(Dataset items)
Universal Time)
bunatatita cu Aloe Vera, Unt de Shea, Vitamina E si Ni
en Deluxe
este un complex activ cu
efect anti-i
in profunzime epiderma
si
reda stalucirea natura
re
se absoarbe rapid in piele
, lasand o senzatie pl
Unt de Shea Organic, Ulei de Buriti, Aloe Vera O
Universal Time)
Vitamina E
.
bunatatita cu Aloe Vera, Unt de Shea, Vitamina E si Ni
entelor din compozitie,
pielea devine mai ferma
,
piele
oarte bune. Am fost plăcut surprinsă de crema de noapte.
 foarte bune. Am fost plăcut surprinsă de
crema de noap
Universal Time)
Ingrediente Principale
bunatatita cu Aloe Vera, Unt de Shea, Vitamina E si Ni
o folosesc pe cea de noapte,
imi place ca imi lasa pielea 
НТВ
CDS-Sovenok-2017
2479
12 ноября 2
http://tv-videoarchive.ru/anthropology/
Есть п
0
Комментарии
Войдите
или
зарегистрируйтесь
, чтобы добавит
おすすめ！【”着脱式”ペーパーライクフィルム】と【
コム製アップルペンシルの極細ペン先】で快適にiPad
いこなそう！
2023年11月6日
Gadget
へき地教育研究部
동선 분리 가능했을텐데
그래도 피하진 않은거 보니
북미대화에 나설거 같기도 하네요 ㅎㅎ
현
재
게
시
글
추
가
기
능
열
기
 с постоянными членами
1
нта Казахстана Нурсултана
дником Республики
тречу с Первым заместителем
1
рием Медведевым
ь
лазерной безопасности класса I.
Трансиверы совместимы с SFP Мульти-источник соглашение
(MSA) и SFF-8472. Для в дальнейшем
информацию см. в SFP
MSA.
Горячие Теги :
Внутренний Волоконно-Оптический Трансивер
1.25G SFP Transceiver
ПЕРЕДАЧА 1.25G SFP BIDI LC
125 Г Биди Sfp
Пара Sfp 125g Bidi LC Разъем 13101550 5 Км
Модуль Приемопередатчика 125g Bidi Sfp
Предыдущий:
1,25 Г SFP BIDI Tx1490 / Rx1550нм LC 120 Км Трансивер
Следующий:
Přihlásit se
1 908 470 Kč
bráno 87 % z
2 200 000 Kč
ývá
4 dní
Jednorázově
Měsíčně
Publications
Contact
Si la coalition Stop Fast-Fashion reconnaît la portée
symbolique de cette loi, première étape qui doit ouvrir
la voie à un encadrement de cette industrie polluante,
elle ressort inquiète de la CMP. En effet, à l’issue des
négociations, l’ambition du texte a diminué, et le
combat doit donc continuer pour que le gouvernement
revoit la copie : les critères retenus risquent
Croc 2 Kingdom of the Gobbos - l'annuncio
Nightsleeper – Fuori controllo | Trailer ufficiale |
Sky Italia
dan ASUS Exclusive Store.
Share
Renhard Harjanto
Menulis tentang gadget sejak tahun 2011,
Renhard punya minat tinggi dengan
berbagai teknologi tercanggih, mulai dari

Task directions -
This task calls for the number of lines in the entries that contain the string "cette", with no accompanying text.

Result for this task -
2